Give back exactly the line containing "на раттлины и" and all that follow it in the data below, with the pictures left out.
□ □ □ □
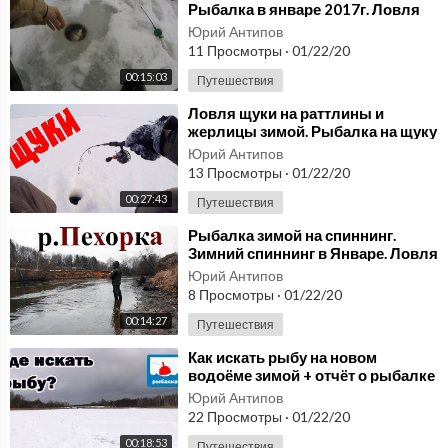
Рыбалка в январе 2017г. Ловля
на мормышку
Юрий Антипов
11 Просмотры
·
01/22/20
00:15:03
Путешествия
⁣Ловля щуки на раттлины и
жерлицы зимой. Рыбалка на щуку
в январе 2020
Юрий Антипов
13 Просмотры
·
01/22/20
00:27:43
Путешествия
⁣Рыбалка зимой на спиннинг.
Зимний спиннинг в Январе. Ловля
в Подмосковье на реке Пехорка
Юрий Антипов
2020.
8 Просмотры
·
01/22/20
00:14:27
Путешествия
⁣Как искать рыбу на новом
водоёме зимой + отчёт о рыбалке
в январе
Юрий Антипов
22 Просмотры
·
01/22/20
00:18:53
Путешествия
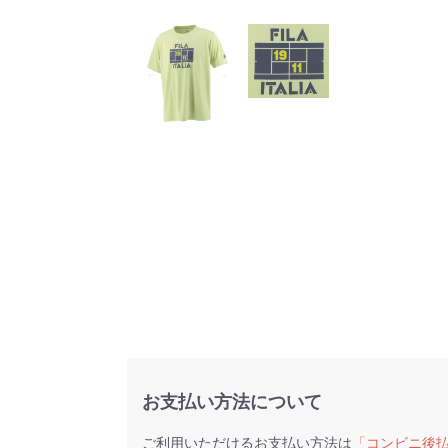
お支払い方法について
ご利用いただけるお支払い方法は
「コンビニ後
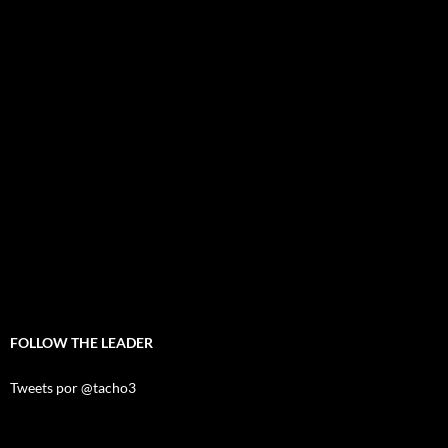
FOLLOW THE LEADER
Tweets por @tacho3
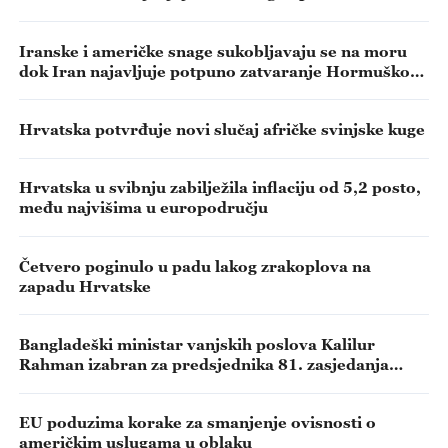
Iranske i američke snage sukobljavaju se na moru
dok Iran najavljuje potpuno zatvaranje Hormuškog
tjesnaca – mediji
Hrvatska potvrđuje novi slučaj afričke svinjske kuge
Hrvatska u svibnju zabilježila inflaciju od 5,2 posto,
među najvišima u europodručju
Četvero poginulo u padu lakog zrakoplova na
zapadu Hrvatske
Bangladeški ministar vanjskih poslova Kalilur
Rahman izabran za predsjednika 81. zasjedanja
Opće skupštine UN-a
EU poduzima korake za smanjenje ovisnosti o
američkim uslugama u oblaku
□ □ □ □
• [Your response]:
⁣Ловля щуки на раттлины и
жерлицы зимой. Рыбалка на щуку
в январе 2020
Юрий Антипов
13 Просмотры
·
01/22/20
00:27:43
Путешествия
⁣Рыбалка зимой на спиннинг.
Зимний спиннинг в Январе. Ловля
в Подмосковье на реке Пехорка
Юрий Антипов
2020.
8 Просмотры
·
01/22/20
00:14:27
Путешествия
⁣Как искать рыбу на новом
водоёме зимой + отчёт о рыбалке
в январе
Юрий Антипов
22 Просмотры
·
01/22/20
00:18:53
Путешествия
お支払い方法について
ご利用いただけるお支払い方法は
「コンビニ後
FOLLOW THE LEADER
Tweets por @tacho3
Iranske i američke snage sukobljavaju se na moru
dok Iran najavljuje potpuno zatvaranje Hormuškog
tjesnaca – mediji
Hrvatska potvrđuje novi slučaj afričke svinjske kuge
Hrvatska u svibnju zabilježila inflaciju od 5,2 posto,
među najvišima u europodručju
Četvero poginulo u padu lakog zrakoplova na
zapadu Hrvatske
Bangladeški ministar vanjskih poslova Kalilur
Rahman izabran za predsjednika 81. zasjedanja
Opće skupštine UN-a
EU poduzima korake za smanjenje ovisnosti o
američkim uslugama u oblaku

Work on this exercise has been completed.